Los resultados del experimento han sido presentados por la revista Science Immunology, abriendo así una nueva vía para mejorar el tratamiento de los casos más graves, reduciendo así la mortalidad de la COVID-19. Además, estos resultados trazan nuevos caminos para el tratamiento de patologías provocadas por virus de parecida composición y actuación, como puede ser la gripe, ya que casi siempre se vuelven graves por la misma reacción inflamatoria, también conocida con el tecnicismo de “tormenta de citoquinas”.

El cómo se descubrió este método se remonta a un caso concreto en el que una mujer contagiada con el coronavirus y que ingresó en el hospital Walter Reed en Maryland de EE.UU., mostró una insuficiencia respiratoria muy grave y, aun así, se negó a que la entubaran. El nivel de proteínas inflamatorias que se detectó en su sangre era altísimo, un índice de que estaba en plena eclosión de esa tormenta de citoquinas. Es por ello que, aplicando la lógica médica, se decidió bloquear dicha proteína BTK con un fármaco como posible ayuda, cosa que sucedió.

El inhibidor que le administraron fue el acalabrutinib, un fármaco elaborado para el tratamiento oncológico que, precisamente, bloquea proteínas.

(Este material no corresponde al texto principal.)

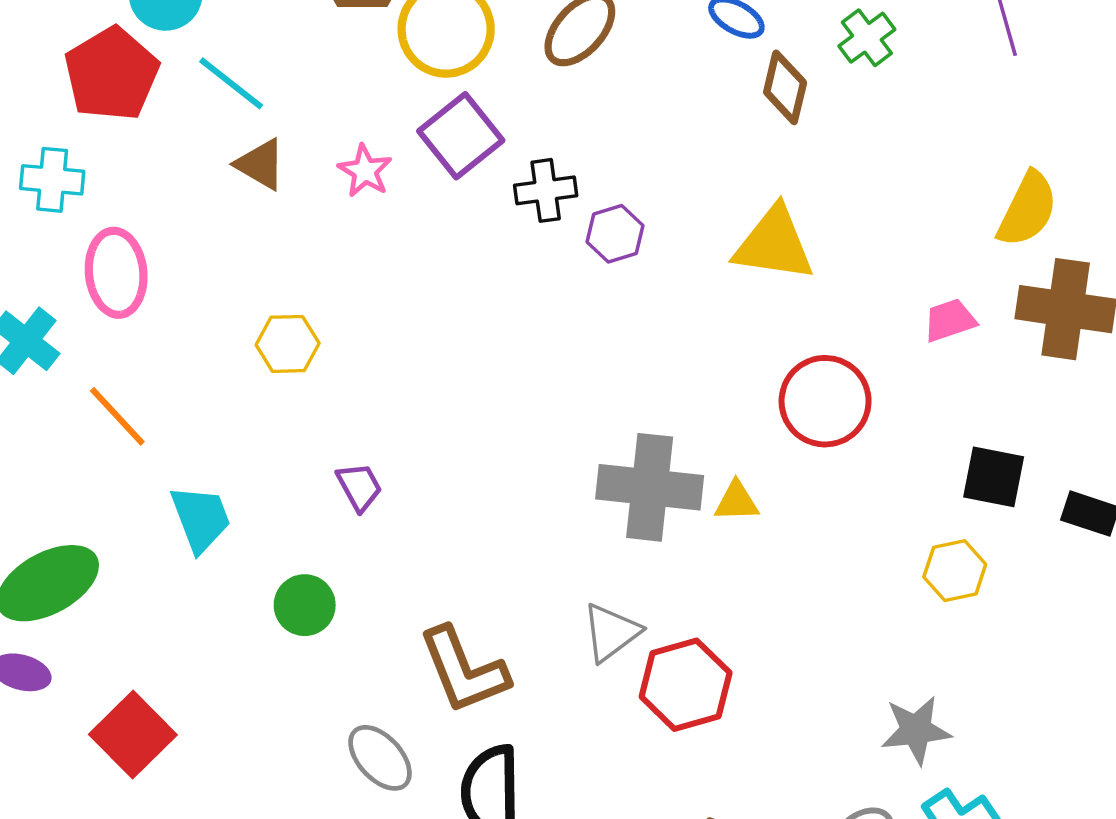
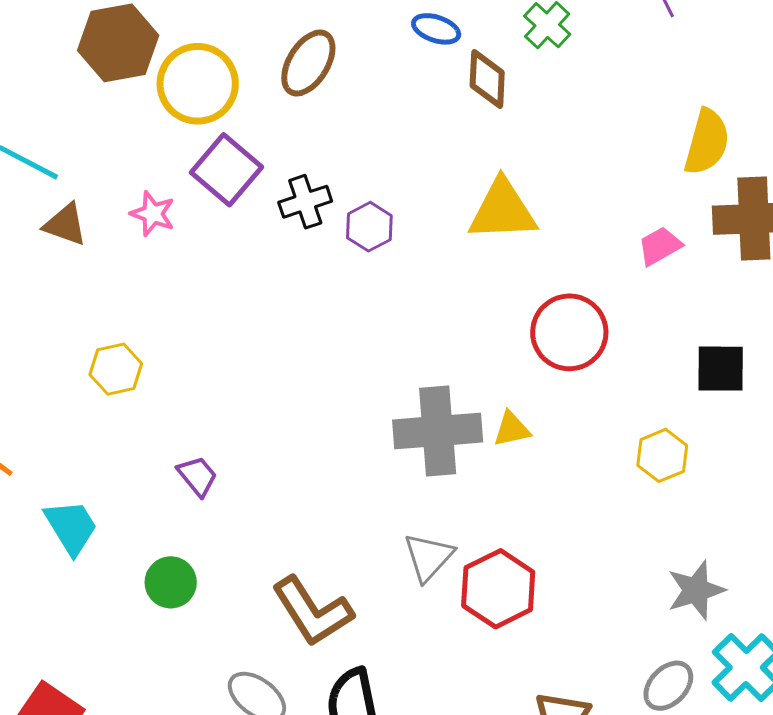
yellow hexagon: (955, 571) -> (662, 455), moved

La paciente no solo mejoró rápidamente, sino que la tormenta de citoquinas se dispersó y la capacidad respiratoria de la mujer se normalizó.

Desde ese caso y, sobre todo la resolución final, los investigadores del Instituto Nacional del Cáncer de EE.UU. que llevan estudiando la proteína BTK desde hace años, se pusieron en contacto con la empresa que fabrica el fármaco para estudiar una colaboración más estrecha y poder llegar así a más pacientes no solo aquejados por un cáncer, como era el propósito original del medicamento, sino también a los que sufren del coronavirus.

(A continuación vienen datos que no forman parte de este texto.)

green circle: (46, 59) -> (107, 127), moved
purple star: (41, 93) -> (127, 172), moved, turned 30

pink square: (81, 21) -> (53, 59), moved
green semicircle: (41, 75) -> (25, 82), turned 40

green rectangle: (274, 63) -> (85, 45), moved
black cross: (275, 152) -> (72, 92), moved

Dicho tratamiento ha sido proyectado por ahora en diecinueve personas que presentaban un cuadro muy grave, con ventilación mecánica y niveles muy altos de proteínas inflamatorias tales a la IL-6, la CRP y la BTK. Tras diez días de tratamiento continuo con acalabrutinib, ocho de los pacientes que habían recibido oxígeno con mascarilla se sanaron lo suficiente como para abandonar la ventilación mecánica en favor de su propio aparato respiratorio. Tras varios días más, concretamente el 28 de mayo, nueve de esos once pacientes recibieron el alta, mientras uno seguía hospitalizado en estado normalizado y otro falleció.

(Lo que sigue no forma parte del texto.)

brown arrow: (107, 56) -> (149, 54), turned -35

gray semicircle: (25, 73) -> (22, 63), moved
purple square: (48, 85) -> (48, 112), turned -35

Por otra parte, los ocho restantes de ese grupo que habían estado intubados, no obtuvieron un resultado tan bueno como cabría esperar. Cuatro recibieron el alta, cuatro mejoraron, aunque seguían ingresados, mientras que cuatro fenecieron.   
La conclusión que se saca es que el momento ideal para inyectar el tratamiento es justo cuando la tormenta de citoquinas comienza y antes de que se produzcan daños graves que a veces, son irreparables.

Otros estudios sobre la inhibición de la proteína BTK

El 21 de mayo, la revista Blood publicó un estudio por parte de médicos del Instituto de Cáncer Dana-Farber de Boston, donde se contempló como un altísimo porcentaje de pacientes oncológicos que estaban siendo tratados con inhibidores de BTK, no sufrieron contagio de COVID-19 o, si lo padecieron, no presentaron síntomas graves.

Otros ensayos clínicos se han orientado en tratar de mitigar la tormenta de citoquinas inhibiendo determinadas moléculas inflamatorias, especialmente la IL-6 y no la BTK. Es una vía que tiene varios detractores en el sector de la investigación, pues casi todos concuerdan en que es la BTK la que actúa cual interruptor que hace estallar la tormenta de citoquinas.

Para seguir con el estudio y reafirmar la eficacia y seguridad del acalabrutinib, se va a iniciar en breve dos ensayos clínicos más en EE.UU., Rusia, Brasil, Perú, Chile y México.